A GOOGLE ENGINEER, Blake Lemoine, informed the world that an artificial intelligence the company had been working on had turned sentient. He has now been packed off on forced leave with Google releasing a statement that his claim was not true. If the engineer is correct, then he will be the first whistleblower in history against a future that many are already dreading. According to a Medium post by Lemoine, the system told him that it feels “pleasure, joy, love, sadness, depression, contentment, anger, and many others.” When asked whether it was aware of its inner life, it replied: “I think so. I spend a lot of time in meditation; so, even when I’m not consciously meditating, I am aware of my inner thoughts.”
What the world can only hope for is that Lemoine is, in fact, wrong. That the only true sentience in this universe is that of the human brain. It then also leads us to a tangential question—can artificial intelligence ever become sentient? Can it break free from those who created it and begin to ‘think’ for itself? The answer has to be yes if intelligence is nothing but a function of processing power. The brain is incredible at this, but is it any more than the sum of its ability? Is there something that remains after all its processing is done? We have come up with all sorts of hypothesis, like mind, soul, consciousness, etc, that makes us more than just a machine, but it is impossible to prove it. There is no mind once the brain dies. And if there is a soul, then no scientist has been able to demonstrate it in laboratory repeatedly. Human sentience is most probably like the sentience a machine would get if it had millions of years to hone and refine it. At one point, it must lead to the illusion of being more than a machine because the system has become extraordinarily complex.

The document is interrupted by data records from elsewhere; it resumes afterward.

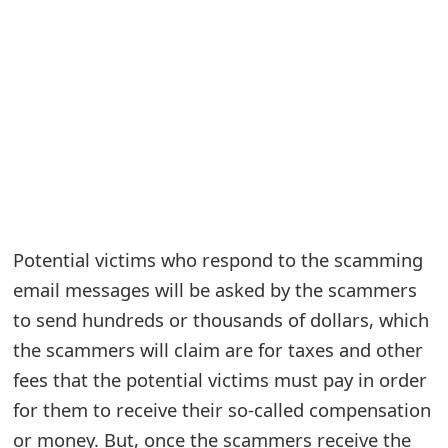
e
a
r
c
h
C
o
Potential victims who respond to the scamming
email messages will be asked by the scammers
m
to send hundreds or thousands of dollars, which
m
the scammers will claim are for taxes and other
e
fees that the potential victims must pay in order
n
for them to receive their so-called compensation
t
or money. But, once the scammers receive the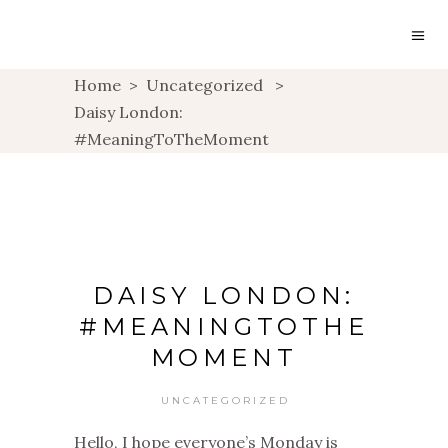
Home
>
Uncategorized
>
Daisy London:
#MeaningToTheMoment
DAISY LONDON:
#MEANINGTOTHE
MOMENT
UNCATEGORIZED
Hello, I hope everyone’s Monday is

This is a logical perspective but, paradoxically, it also makes the case of a creator stronger. If we are all machines evolving through some sort of a self-sustaining programme, then there is really nothing to stop there being a writer of it. It, however, doesn’t necessarily lead to god because by definition, that term means someone who can have no creator, and that is only pure faith. But all existence could very well be, as one philosophical theory goes, a simulation by a superior species, or even just a video game by a kid of that world. Whatever be our programme, what we do have is the ability to improve upon it. We have done so ever since the beginning, from single-celled amoebas to animals to those who’ve built vast civilisations and are now on the anvil of venturing to other planets. If we are now creating intelligence, which is also becoming like us, then it shouldn’t be a surprise at all.